This set of scripts allows you to find a specified gene cluster (provided in the form of a set of nucleotide alignments - one for each gene in the cluster) in a set of genome assemblies.
There is a shell script (runClusterPipeline.sh) that runs the whole analysis, running each script in sequence for all your input files. You can run this script from the command line (from the FindCLustersPipeline directory), giving your genome assemblies and target gene alignments as described below. If you want to run the pipeline from anywhere in your system, you will need to assign the various python scripts to environment variables and edit the shell script to reflect this. At the moment it is easiest to just run the pipeline from within its installation directory, as you can specify the full paths to your input and output files anyway.
The output image may be quite large. You may find that you will need to split the image into pieces to fit onto A4 for printing. There are several sites online that can do this. You may also need to reduce the resolution (I've set it quite high) or convert to PDF (can also be done online) to reduce your file sizes.
Please make sure that the assemblies have simple FASTA headers as the parser is not particularly sophisticated. Special characters (e.g. pipes, asterisks, etc.) will likely result in missing results. The best option is to have a header that starts with a unique alphanumeric identifier. Any other info can be separated by whitespace and will be ignored.
e.g. ">GI12345" is fine, while ">gi|1234|ref|NC0200019.1|" is not.

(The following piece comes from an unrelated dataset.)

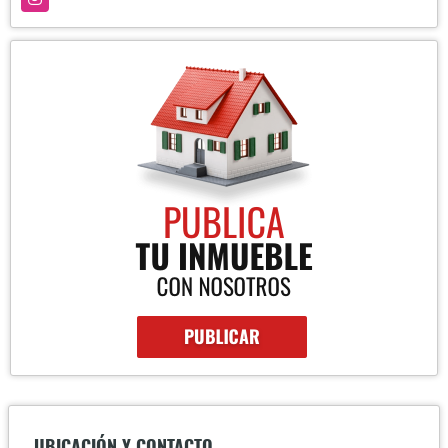
UBICACIÓN Y CONTACTO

Before running the analysis for the first time, make sure you have installed HMMER (versions 3.1b2 - 3.2 definitely work). The Python dependencies should be installed automatically but these are the first things you should check if things go wrong.
To run the analysis, in the FindClustersPipeline directory, just run:
bash runClusterPipeline.sh -g [assemblies] -a [alignments] -o [output] -i [image]
You can also access help, or run an example analysis, with the following commands:
bash runClusterPipeline.sh -h
bash runClusterPipeline.sh -e
You can also run each script individually, if you really want to. They can all be run from the command line, should you need their functionality separately. Run each script with the [-h] flag to see help messages for each one.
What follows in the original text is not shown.